**Work required:** What is needed is the run of lines from the one with "В свободном падении, высоко" through the close of the data, set down exactly.

(Saved data entries)

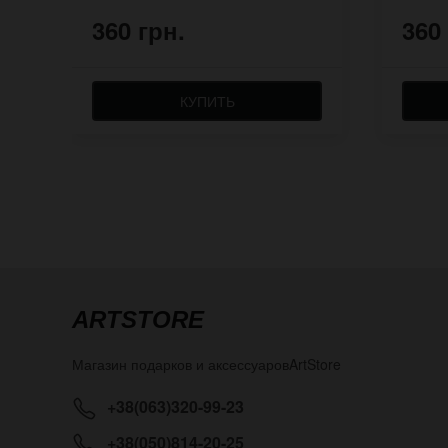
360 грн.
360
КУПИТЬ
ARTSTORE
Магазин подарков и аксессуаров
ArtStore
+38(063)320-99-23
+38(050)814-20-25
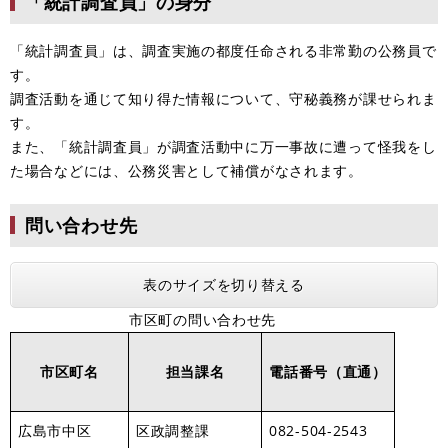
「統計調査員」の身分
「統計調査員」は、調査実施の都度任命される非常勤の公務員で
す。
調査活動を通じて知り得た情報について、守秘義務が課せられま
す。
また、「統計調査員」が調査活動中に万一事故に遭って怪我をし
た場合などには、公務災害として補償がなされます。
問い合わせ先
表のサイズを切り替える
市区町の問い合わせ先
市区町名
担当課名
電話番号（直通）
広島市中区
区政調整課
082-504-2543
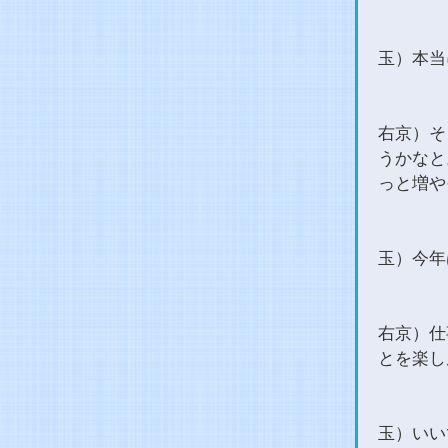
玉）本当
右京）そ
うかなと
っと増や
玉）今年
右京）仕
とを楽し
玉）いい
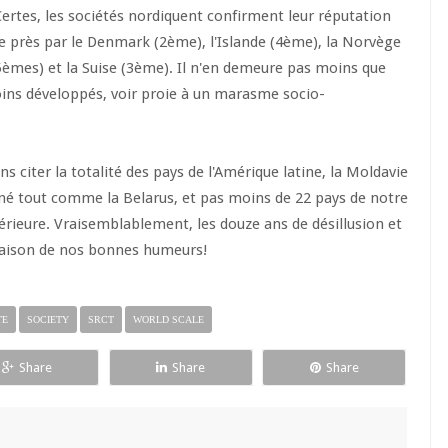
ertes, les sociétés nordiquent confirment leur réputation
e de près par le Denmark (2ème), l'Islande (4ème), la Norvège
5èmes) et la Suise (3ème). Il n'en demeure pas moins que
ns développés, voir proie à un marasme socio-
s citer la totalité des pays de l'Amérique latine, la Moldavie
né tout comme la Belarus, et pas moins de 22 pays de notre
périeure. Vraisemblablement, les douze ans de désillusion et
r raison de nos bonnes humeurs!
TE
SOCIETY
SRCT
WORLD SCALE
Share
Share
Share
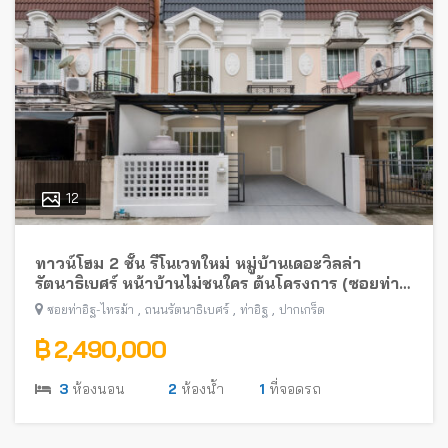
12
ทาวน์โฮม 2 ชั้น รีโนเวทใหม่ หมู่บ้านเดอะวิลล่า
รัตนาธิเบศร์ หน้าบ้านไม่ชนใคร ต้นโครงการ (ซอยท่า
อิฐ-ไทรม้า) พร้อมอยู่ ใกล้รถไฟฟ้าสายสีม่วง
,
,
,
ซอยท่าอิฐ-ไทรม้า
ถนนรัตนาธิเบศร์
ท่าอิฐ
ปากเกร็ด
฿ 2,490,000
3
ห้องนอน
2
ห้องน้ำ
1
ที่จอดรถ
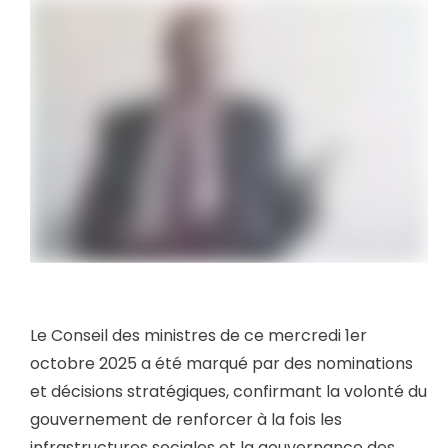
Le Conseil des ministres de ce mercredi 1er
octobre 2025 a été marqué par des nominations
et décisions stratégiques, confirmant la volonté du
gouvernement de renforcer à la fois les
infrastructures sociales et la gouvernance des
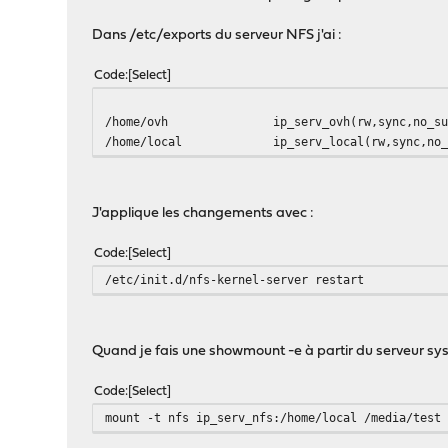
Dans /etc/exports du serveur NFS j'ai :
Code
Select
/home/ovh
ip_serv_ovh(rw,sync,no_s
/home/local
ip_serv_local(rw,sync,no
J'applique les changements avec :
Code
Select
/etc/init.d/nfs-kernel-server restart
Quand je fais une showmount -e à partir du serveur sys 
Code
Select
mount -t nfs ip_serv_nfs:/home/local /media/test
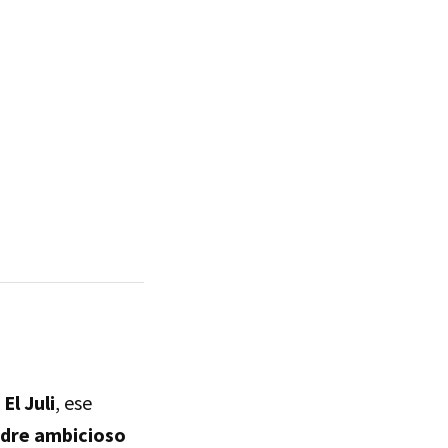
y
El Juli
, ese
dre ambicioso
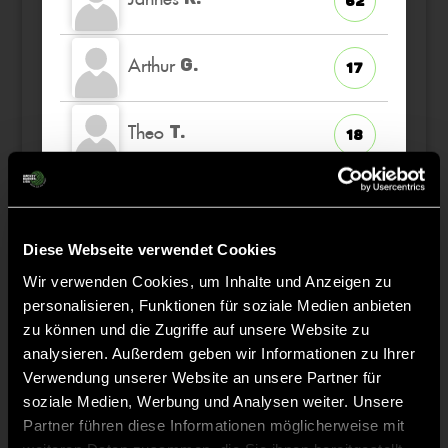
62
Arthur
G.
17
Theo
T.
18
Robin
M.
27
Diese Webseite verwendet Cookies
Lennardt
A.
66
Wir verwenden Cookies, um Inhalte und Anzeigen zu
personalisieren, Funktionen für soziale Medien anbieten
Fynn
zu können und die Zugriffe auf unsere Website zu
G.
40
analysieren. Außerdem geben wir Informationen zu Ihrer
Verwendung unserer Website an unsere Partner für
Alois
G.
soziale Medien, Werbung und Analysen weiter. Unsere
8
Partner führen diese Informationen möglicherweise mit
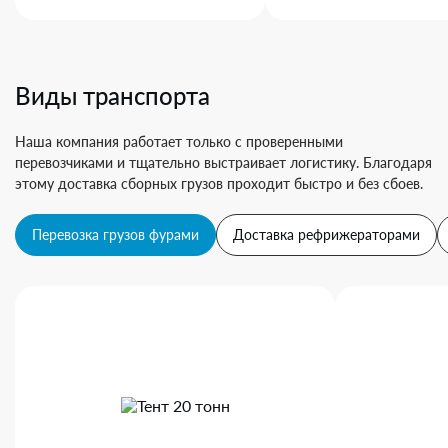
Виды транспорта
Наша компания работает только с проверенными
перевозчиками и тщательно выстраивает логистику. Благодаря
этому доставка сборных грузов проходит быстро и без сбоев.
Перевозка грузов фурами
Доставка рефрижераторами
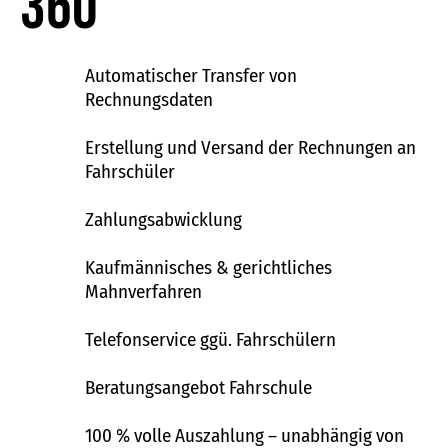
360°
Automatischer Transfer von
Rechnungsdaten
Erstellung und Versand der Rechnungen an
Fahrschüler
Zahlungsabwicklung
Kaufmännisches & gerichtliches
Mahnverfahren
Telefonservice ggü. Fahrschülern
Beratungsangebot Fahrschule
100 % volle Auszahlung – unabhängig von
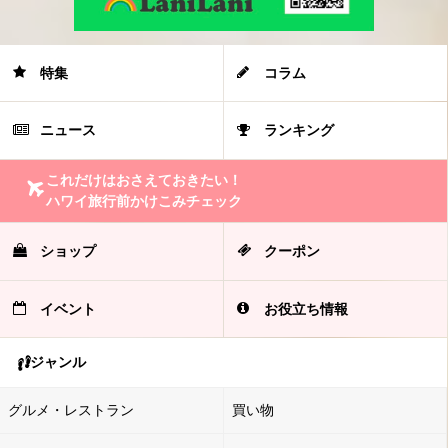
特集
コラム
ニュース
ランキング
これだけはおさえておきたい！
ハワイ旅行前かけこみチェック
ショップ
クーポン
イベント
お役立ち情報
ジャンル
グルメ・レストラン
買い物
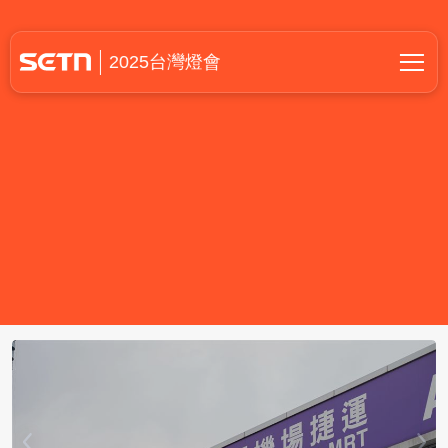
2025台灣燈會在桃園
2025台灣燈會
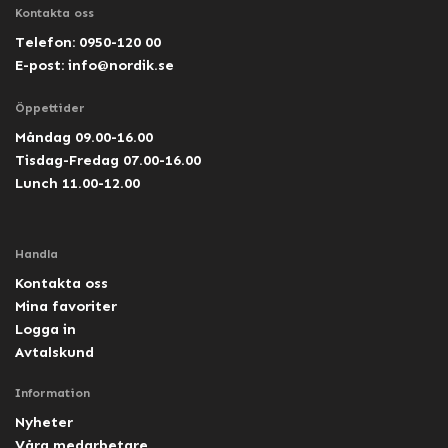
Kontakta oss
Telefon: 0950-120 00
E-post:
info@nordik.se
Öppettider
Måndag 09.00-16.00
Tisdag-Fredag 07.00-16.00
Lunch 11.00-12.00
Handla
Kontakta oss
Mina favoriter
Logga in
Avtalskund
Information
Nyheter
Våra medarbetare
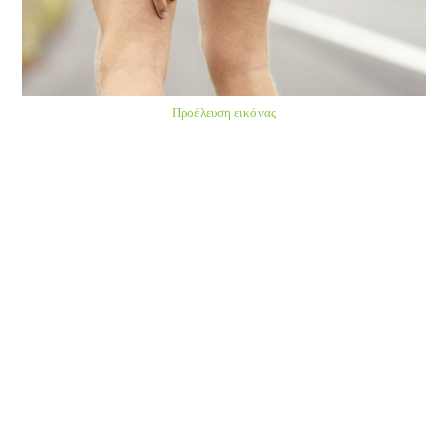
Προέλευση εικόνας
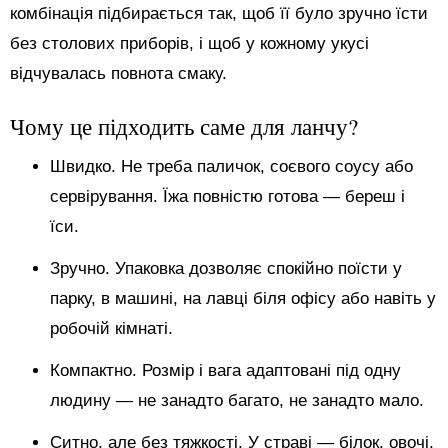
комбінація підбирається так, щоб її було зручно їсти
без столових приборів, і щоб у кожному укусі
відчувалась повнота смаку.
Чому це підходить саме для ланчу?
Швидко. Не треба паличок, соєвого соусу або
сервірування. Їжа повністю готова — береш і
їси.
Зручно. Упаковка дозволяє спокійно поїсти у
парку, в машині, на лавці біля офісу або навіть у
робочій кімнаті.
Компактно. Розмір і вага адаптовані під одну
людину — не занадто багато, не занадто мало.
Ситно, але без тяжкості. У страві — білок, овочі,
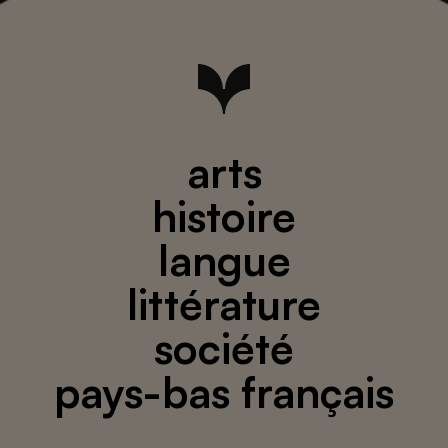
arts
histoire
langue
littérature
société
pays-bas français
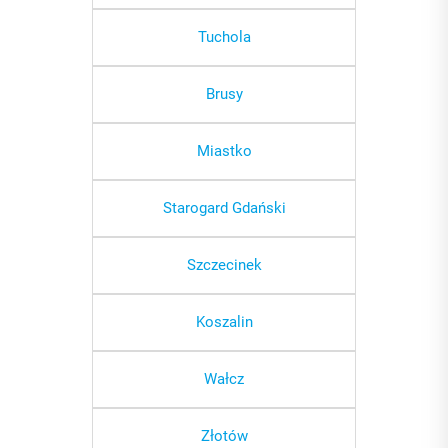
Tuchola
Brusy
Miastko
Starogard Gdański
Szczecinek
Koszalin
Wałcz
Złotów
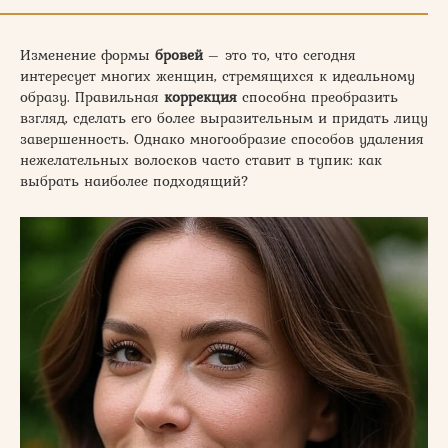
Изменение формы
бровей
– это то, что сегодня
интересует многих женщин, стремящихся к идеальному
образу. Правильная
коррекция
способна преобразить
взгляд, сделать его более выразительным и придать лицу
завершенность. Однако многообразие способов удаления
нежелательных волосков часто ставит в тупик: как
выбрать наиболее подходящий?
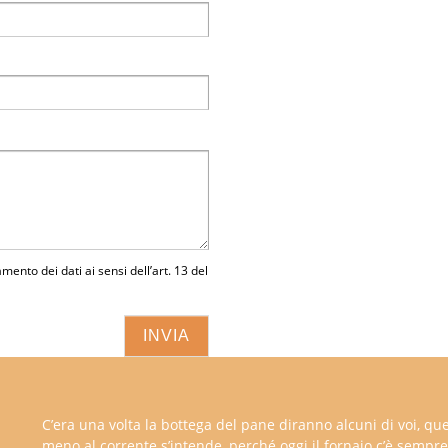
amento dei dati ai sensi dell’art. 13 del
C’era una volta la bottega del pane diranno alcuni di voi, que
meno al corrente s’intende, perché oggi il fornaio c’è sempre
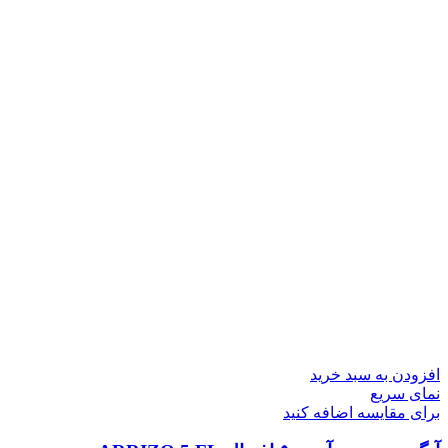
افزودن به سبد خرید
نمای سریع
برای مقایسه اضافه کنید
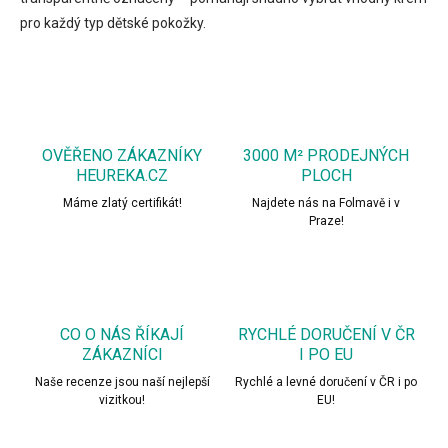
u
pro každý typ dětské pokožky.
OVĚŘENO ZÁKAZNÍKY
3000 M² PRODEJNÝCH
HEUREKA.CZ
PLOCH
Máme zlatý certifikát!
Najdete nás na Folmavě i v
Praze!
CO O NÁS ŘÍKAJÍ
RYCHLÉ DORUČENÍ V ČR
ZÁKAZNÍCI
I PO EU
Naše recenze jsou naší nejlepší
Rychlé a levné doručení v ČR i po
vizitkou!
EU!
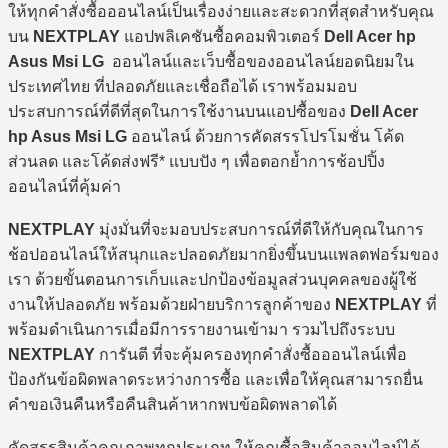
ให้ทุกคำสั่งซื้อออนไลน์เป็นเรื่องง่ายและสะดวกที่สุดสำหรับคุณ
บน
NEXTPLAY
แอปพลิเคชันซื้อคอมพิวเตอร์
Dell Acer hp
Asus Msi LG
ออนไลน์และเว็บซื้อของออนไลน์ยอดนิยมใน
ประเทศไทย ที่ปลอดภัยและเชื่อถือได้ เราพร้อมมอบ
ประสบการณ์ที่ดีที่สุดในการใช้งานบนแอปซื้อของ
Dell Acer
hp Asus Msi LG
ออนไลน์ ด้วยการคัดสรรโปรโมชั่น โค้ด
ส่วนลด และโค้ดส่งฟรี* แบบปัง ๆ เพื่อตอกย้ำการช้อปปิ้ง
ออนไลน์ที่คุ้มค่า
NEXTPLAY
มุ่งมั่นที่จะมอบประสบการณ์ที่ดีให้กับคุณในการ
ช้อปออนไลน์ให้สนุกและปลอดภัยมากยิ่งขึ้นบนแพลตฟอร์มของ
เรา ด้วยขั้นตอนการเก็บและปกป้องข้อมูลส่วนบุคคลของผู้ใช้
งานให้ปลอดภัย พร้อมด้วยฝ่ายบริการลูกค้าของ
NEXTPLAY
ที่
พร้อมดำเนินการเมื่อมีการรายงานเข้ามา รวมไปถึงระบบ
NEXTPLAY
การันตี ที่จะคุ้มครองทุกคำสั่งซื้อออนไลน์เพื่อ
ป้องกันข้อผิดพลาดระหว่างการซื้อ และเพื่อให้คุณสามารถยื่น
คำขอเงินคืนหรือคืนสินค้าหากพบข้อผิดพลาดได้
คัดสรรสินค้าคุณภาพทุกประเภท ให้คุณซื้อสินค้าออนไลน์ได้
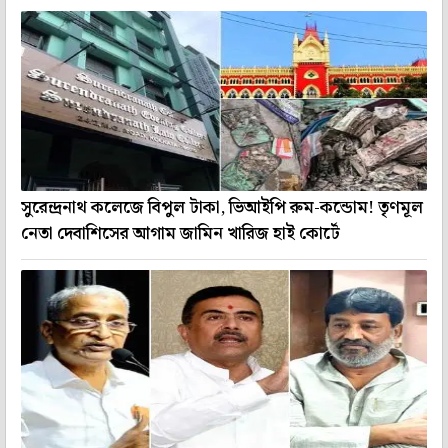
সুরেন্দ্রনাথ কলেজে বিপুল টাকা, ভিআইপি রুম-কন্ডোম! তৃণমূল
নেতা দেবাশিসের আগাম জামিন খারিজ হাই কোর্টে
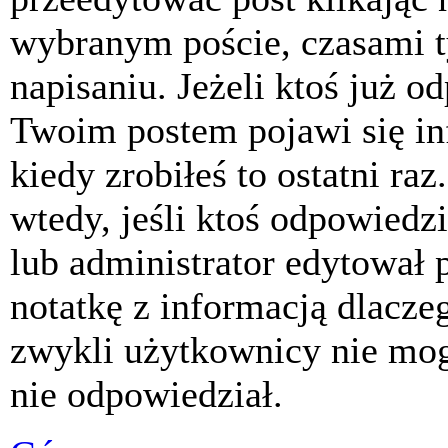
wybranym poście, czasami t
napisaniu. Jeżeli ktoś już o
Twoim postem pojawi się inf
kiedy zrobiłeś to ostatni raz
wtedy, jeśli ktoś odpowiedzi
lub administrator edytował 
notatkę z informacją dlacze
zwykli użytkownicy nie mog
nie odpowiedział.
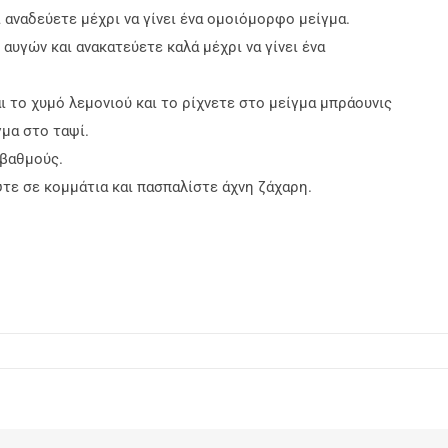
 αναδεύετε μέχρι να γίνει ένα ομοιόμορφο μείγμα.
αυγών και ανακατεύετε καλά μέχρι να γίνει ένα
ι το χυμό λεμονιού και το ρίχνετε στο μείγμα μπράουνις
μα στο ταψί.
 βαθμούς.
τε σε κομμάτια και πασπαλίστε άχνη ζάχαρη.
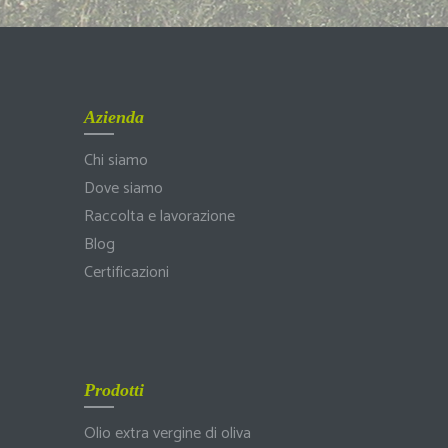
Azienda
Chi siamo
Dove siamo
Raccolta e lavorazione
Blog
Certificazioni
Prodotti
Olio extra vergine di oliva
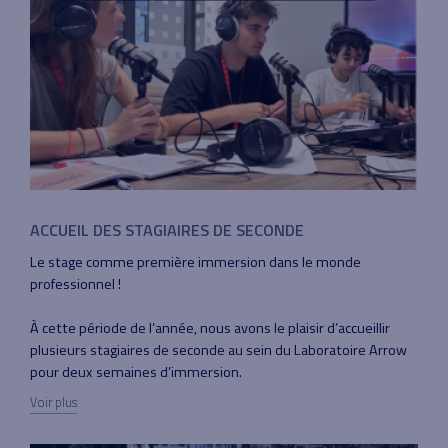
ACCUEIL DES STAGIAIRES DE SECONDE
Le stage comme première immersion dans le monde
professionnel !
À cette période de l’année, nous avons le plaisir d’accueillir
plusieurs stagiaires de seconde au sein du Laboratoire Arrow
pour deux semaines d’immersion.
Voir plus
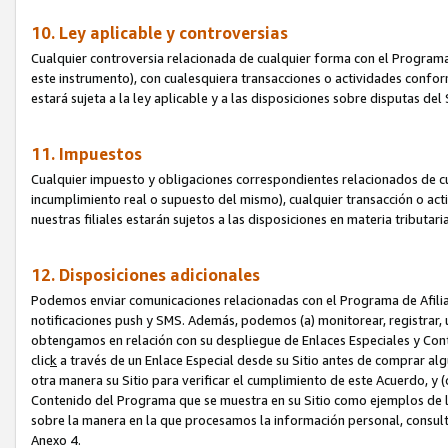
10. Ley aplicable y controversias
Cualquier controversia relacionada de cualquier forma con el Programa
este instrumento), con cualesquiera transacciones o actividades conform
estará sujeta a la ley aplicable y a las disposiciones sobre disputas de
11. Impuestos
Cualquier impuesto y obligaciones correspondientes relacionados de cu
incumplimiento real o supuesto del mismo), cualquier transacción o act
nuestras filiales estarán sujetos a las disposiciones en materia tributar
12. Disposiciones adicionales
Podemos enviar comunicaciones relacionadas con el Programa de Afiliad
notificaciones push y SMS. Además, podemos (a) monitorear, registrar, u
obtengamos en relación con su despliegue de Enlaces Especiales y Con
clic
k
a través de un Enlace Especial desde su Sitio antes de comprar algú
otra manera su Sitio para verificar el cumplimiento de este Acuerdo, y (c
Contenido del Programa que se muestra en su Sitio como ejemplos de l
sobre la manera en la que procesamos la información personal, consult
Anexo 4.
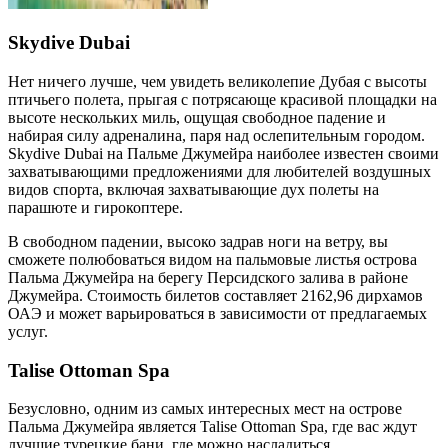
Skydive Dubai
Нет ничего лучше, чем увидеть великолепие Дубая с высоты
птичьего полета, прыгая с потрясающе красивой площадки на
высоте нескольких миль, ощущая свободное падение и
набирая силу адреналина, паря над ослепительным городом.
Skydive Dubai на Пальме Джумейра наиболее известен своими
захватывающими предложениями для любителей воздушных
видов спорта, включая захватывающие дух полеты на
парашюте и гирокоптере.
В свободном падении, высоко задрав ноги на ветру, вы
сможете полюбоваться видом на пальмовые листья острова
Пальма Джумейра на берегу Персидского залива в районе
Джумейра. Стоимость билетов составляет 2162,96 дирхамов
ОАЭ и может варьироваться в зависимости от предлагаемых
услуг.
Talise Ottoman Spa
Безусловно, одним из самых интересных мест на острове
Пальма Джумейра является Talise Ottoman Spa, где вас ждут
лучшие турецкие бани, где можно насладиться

**The answer:**
В свободном падении, высоко задрав ноги на ветру, вы
сможете полюбоваться видом на пальмовые листья острова
Пальма Джумейра на берегу Персидского залива в районе
Джумейра. Стоимость билетов составляет 2162,96 дирхамов
ОАЭ и может варьироваться в зависимости от предлагаемых
услуг.
Talise Ottoman Spa
Безусловно, одним из самых интересных мест на острове
Пальма Джумейра является Talise Ottoman Spa, где вас ждут
лучшие турецкие бани, где можно насладиться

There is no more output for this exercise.